Mohammad Ali Morowatisharifabad
1, Tahereh Rahimi
1*, Tahmineh Farajkhoda
2, Hossein Fallahzadeh
3, Siamak Mohebi
41 Department of Health Education and Promotion, School of Health, Shahid Sadoughi University of Medical Sciences, Yazd, Iran
2 Research Center for Nursing and Midwifery Care, School of Nursing and Midwifery, Shahid Sadoughi University of Medical Sciences, Yazd, Iran
3 Department of Biostatistics and Epidemiology, Research Center of Prevention and Epidemiology of Non-Communicable Disease, School of Health, Shahid Sadoughi University of Medical Sciences, Yazd, Iran
4 Department of Health Education and Promotion, School of Health, Qom University of Medical Sciences, Qom, Iran
Abstract
Background: Despite the important role of feelings in health care seeking behavior (HCSB), this subject has not yet been adequately investigated. HCSB-related feelings begin with the onset of disease symptoms and persist in different forms after treatment. The aim of current study was to explore the feelings that women of reproductive age experience when they seek health care.Methods: In this deductive, qualitative content analysis, participants were selected by purposeful sampling. Semi-structured, in-depth interviews with 17 women of reproductive age and 5 healthcare staffs in Qom, Iran were carried out until data saturation was achieved. Qualitative data were concurrently analyzed by deductive content analysis, using the Health Promotion Model (HPM).
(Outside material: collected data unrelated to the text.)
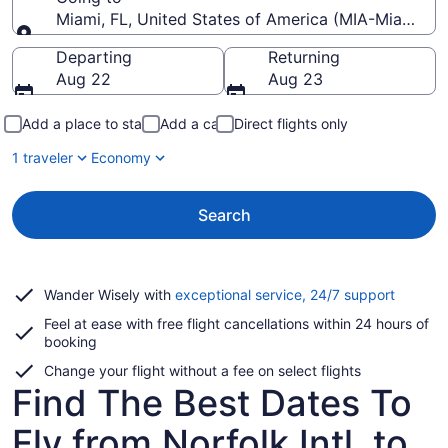
Miami, FL, United States of America (MIA-Miami Intl
Going to
Departing
Returning
Aug 22
Aug 23
Add a place to stay
Add a car
Direct flights only
1 traveler
Economy
Search
Opens
Wander Wisely with
exceptional service, 24/7 support
in
Feel at ease with free flight cancellations within 24 hours of
a
booking
new
window
Change your flight without a fee on select flights
Find The Best Dates To
Fly from Norfolk Intl. to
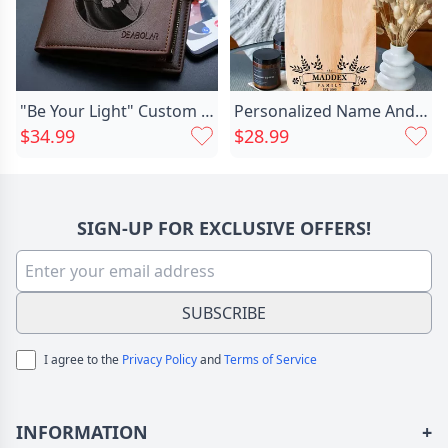
"Be Your Light" Custom Engraved Photo Wallet
Personalized Name And Date Chic Charcuterie Board With Special Leaves Pattern Best Present For Best Person
$34.99
$28.99
SIGN-UP FOR EXCLUSIVE OFFERS!
SUBSCRIBE
I agree to the
Privacy Policy
and
Terms of Service
INFORMATION
+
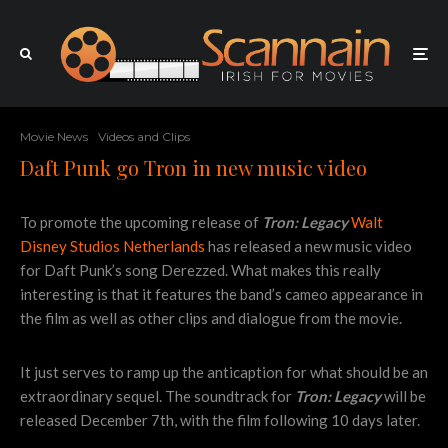
Movie News
Videos and Clips
Daft Punk go Tron in new music video
To promote the upcoming release of
Tron: Legacy
Walt
Disney Studios Netherlands
has released a new music video
for Daft Punk’s song Derezzed. What makes this really
interesting is that it features the band’s cameo appearance in
the film as well as other clips and dialogue from the movie.
It just serves to ramp up the anticaption for what should be an
extraordinary sequel. The soundtrack for
Tron: Legacy
will be
released December 7th, with the film following 10 days later.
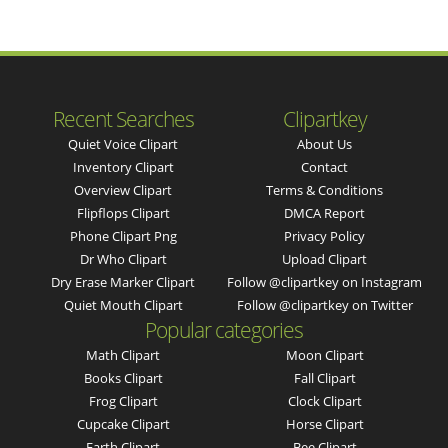
Recent Searches
Clipartkey
Quiet Voice Clipart
About Us
Inventory Clipart
Contact
Overview Clipart
Terms & Conditions
Flipflops Clipart
DMCA Report
Phone Clipart Png
Privacy Policy
Dr Who Clipart
Upload Clipart
Dry Erase Marker Clipart
Follow @clipartkey on Instagram
Quiet Mouth Clipart
Follow @clipartkey on Twitter
Popular categories
Math Clipart
Moon Clipart
Books Clipart
Fall Clipart
Frog Clipart
Clock Clipart
Cupcake Clipart
Horse Clipart
Earth Clipart
Bee Clipart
The MAXQDA10 software was used to manage qualitative data analysis.Results: Three main categories were drawn from data to explain the HCSB-related feelings of participants consisting of (1) feeling of inner satisfaction with the treatment with 2 subcategories including “peace of mind” and “feeling alive”, (2) multiple roles of fear with 5 subcategories including “fear about the consequences of delay”, “fear of having hidden diseases”, “fear of unknown experiences”, “fear of hearing bad news” and “fear of medical errors” and (3)uncomfortable feelings with 3 subcategories including “feeling uneasy when attending health facility”, “feeling embarrassed” and “feeling worthless due to dealing the doctor”.Conclusion: This study revealed that the inner feelings of women varied widely, ranging from positive or motivating feelings to negative or inhibitory ones, given their experiences with the formal health care system and the current situation of medical and health services. Highlighting patients’ perceived inner satisfaction and reducing fear and uncomfortable feelings by adopting culture-based practical strategies can enhance women’s HCSB.